**TASK DESCRIPTION**
Pick each line that has "Preciso" out of the records.

**Items from a dataset**
● ● ● ● ● ● ●

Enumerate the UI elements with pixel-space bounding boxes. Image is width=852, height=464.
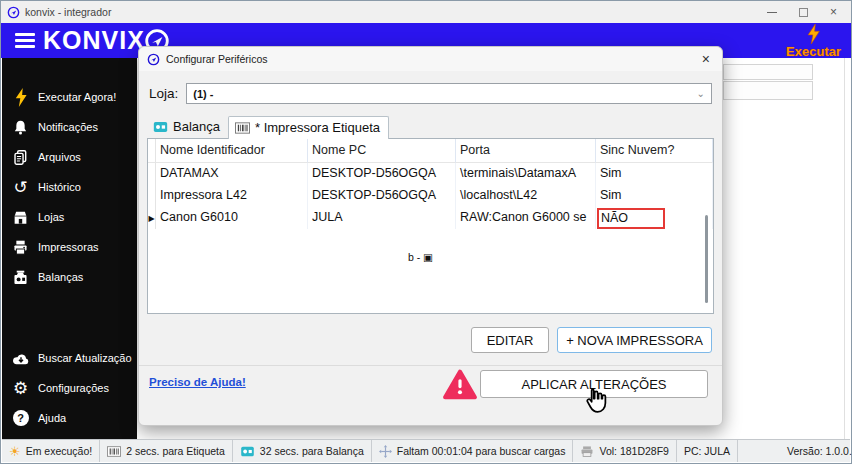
sidebar-bottom-group: Buscar Atualização ⚙ Configurações ? Aju… (2, 343, 137, 433)
nova-impressora-button[interactable]: + NOVA IMPRESSORA (557, 327, 712, 353)
status-text: 2 secs. para Etiqueta (126, 445, 225, 457)
tab-bar: Balança * Impressora Etiqueta (139, 110, 722, 138)
status-text: 32 secs. para Balança (260, 445, 364, 457)
panel-edge (844, 58, 845, 439)
sidebar-item-arquivos[interactable]: Arquivos (2, 142, 137, 172)
help-link[interactable]: Preciso de Ajuda! (149, 376, 246, 388)
status-versao: Versão: 1.0.0.1 (738, 440, 852, 462)
status-etiqueta: 2 secs. para Etiqueta (100, 440, 233, 462)
status-cargas: Faltam 00:01:04 para buscar cargas (372, 440, 574, 462)
tab-impressora-etiqueta[interactable]: * Impressora Etiqueta (228, 116, 389, 139)
printer-icon (580, 446, 594, 457)
dialog-footer: Preciso de Ajuda! APLICAR ALTERAÇÕES (139, 366, 722, 388)
sidebar-item-label: Buscar Atualização (38, 352, 132, 364)
sidebar-item-impressoras[interactable]: Impressoras (2, 232, 137, 262)
gear-icon: ⚙ (11, 379, 30, 398)
executar-label: Executar (786, 44, 841, 59)
configurar-perifericos-dialog: Configurar Periféricos × Loja: (1) - ⌄ B… (138, 46, 723, 426)
lightning-icon (806, 24, 821, 44)
sidebar-item-balancas[interactable]: Balanças (2, 262, 137, 292)
sidebar-item-label: Histórico (38, 181, 81, 193)
sinc-nuvem-highlighted-cell: NÃO (597, 208, 665, 229)
column-header[interactable]: Nome Identificador (156, 139, 308, 163)
tab-label: * Impressora Etiqueta (255, 120, 380, 135)
sidebar-item-label: Arquivos (38, 151, 81, 163)
status-balanca: 32 secs. para Balança (233, 440, 372, 462)
loja-select[interactable]: (1) - ⌄ (186, 83, 712, 104)
table-actions: EDITAR + NOVA IMPRESSORA (139, 314, 722, 353)
history-icon: ↺ (11, 178, 30, 197)
sidebar-item-label: Balanças (38, 271, 83, 283)
window-controls: × (767, 6, 845, 18)
tab-balanca[interactable]: Balança (147, 116, 228, 138)
sidebar: Executar Agora! Notificações Arquivos ↺ … (2, 58, 137, 439)
sidebar-item-notificacoes[interactable]: Notificações (2, 112, 137, 142)
status-text: Em execução! (26, 445, 93, 457)
printers-table: Nome Identificador Nome PC Porta Sinc Nu… (147, 138, 714, 314)
move-arrows-icon (379, 445, 392, 458)
window-title: konvix - integrador (25, 6, 767, 18)
grid-corner (148, 139, 156, 163)
executar-button[interactable]: Executar (786, 24, 841, 59)
sidebar-item-label: Configurações (38, 382, 109, 394)
cloud-download-icon (11, 349, 30, 368)
app-window: konvix - integrador × KONVIX Executar (0, 0, 852, 464)
row-marker-icon: ▶ (148, 207, 156, 229)
background-field (723, 81, 813, 100)
column-header[interactable]: Sinc Nuvem? (596, 139, 713, 163)
running-icon: ☀ (9, 445, 21, 458)
warning-icon (442, 368, 478, 401)
brand-logo-text: KONVIX (43, 28, 145, 53)
minimize-icon[interactable] (767, 12, 777, 13)
konvix-logo-icon (7, 6, 20, 19)
tab-label: Balança (173, 119, 220, 134)
column-header[interactable]: Porta (456, 139, 596, 163)
loja-row: Loja: (1) - ⌄ (139, 71, 722, 110)
status-text: PC: JULA (684, 445, 730, 457)
sidebar-item-label: Impressoras (38, 241, 99, 253)
sidebar-item-ajuda[interactable]: ? Ajuda (2, 403, 137, 433)
chevron-down-icon: ⌄ (697, 88, 705, 99)
maximize-icon[interactable] (799, 8, 808, 17)
scale-icon (11, 268, 30, 287)
column-header[interactable]: Nome PC (308, 139, 456, 163)
barcode-icon (235, 122, 250, 134)
sidebar-item-buscar-atualizacao[interactable]: Buscar Atualização (2, 343, 137, 373)
loja-label: Loja: (149, 86, 178, 101)
barcode-icon (107, 446, 121, 457)
status-execucao: ☀ Em execução! (2, 440, 100, 462)
table-scrollbar[interactable] (705, 215, 708, 303)
background-field (723, 64, 813, 80)
grid-note: b - ▣ (408, 251, 433, 263)
dialog-title: Configurar Periféricos (166, 53, 698, 65)
files-icon (11, 148, 30, 167)
status-text: Versão: 1.0.0.1 (745, 445, 852, 457)
scale-icon (153, 121, 168, 133)
close-icon[interactable]: × (830, 6, 837, 18)
os-titlebar: konvix - integrador × (1, 1, 851, 23)
sidebar-item-label: Executar Agora! (38, 91, 116, 103)
status-text: Vol: 181D28F9 (599, 445, 668, 457)
status-text: Faltam 00:01:04 para buscar cargas (397, 445, 566, 457)
lightning-icon (11, 88, 30, 107)
status-bar: ☀ Em execução! 2 secs. para Etiqueta 32 … (2, 439, 850, 462)
sidebar-item-executar-agora[interactable]: Executar Agora! (2, 82, 137, 112)
konvix-logo-icon (147, 53, 160, 66)
hand-cursor-icon (580, 386, 610, 416)
sidebar-item-historico[interactable]: ↺ Histórico (2, 172, 137, 202)
scale-icon (240, 446, 255, 457)
sidebar-item-configuracoes[interactable]: ⚙ Configurações (2, 373, 137, 403)
sidebar-item-label: Lojas (38, 211, 64, 223)
store-icon (11, 208, 30, 227)
menu-icon[interactable] (15, 33, 35, 48)
help-icon: ? (11, 409, 30, 428)
printer-icon (11, 238, 30, 257)
dialog-titlebar: Configurar Periféricos × (139, 47, 722, 71)
close-icon[interactable]: × (698, 51, 714, 67)
sidebar-item-label: Notificações (38, 121, 98, 133)
editar-button[interactable]: EDITAR (471, 327, 549, 353)
sidebar-item-label: Ajuda (38, 412, 66, 424)
sidebar-item-lojas[interactable]: Lojas (2, 202, 137, 232)
status-vol: Vol: 181D28F9 (573, 440, 676, 462)
loja-selected-value: (1) - (193, 88, 213, 100)
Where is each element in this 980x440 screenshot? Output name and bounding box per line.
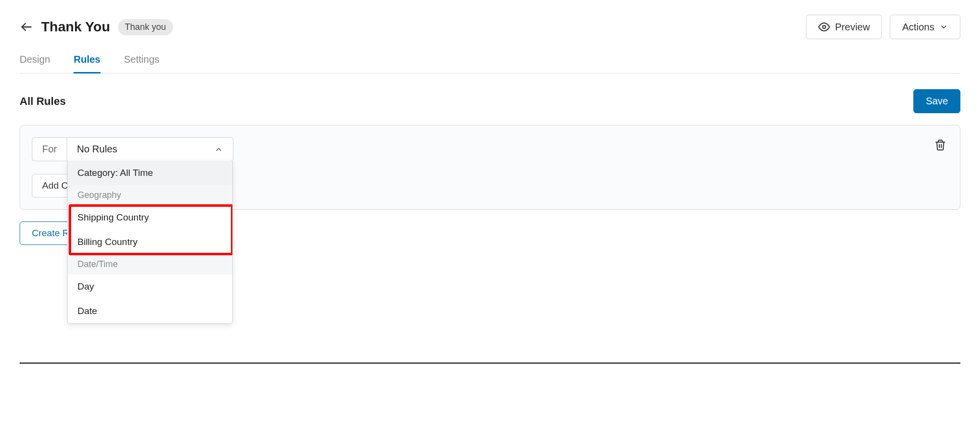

● ● ● ● ● ● ●

**TASK RESPONSE**
help-link[interactable]: Preciso de Ajuda! (149, 376, 246, 388)
dialog-footer: Preciso de Ajuda! APLICAR ALTERAÇÕES (139, 366, 722, 388)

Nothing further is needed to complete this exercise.